→ Work order: Keyword search on "hashtag": report each line of the records that contains it.

[Collected data]
◆ ◆ ◆ ◆ ◆

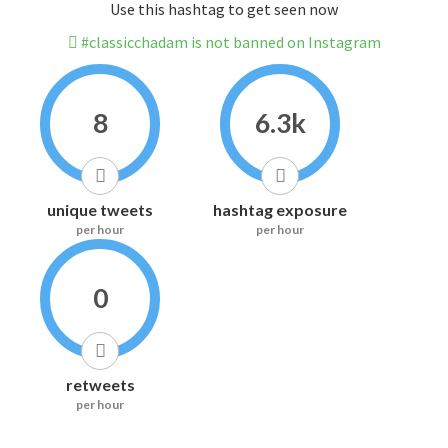
Use this hashtag to get seen now
#classicchadam is not banned on Instagram
8
6.3k
unique tweets
hashtag exposure
per hour
per hour
0
retweets
per hour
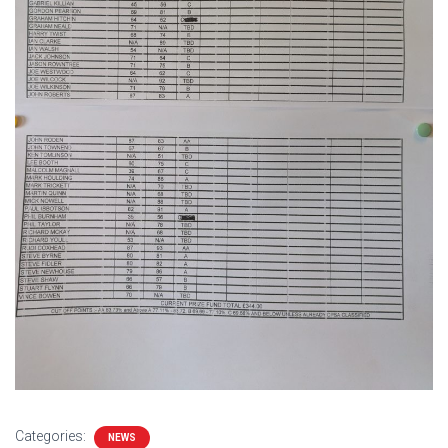
Categories:
NEWS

◆ ◆ ◆ ◆ ◆

→ Solved exercise:
Use this hashtag to get seen now
hashtag exposure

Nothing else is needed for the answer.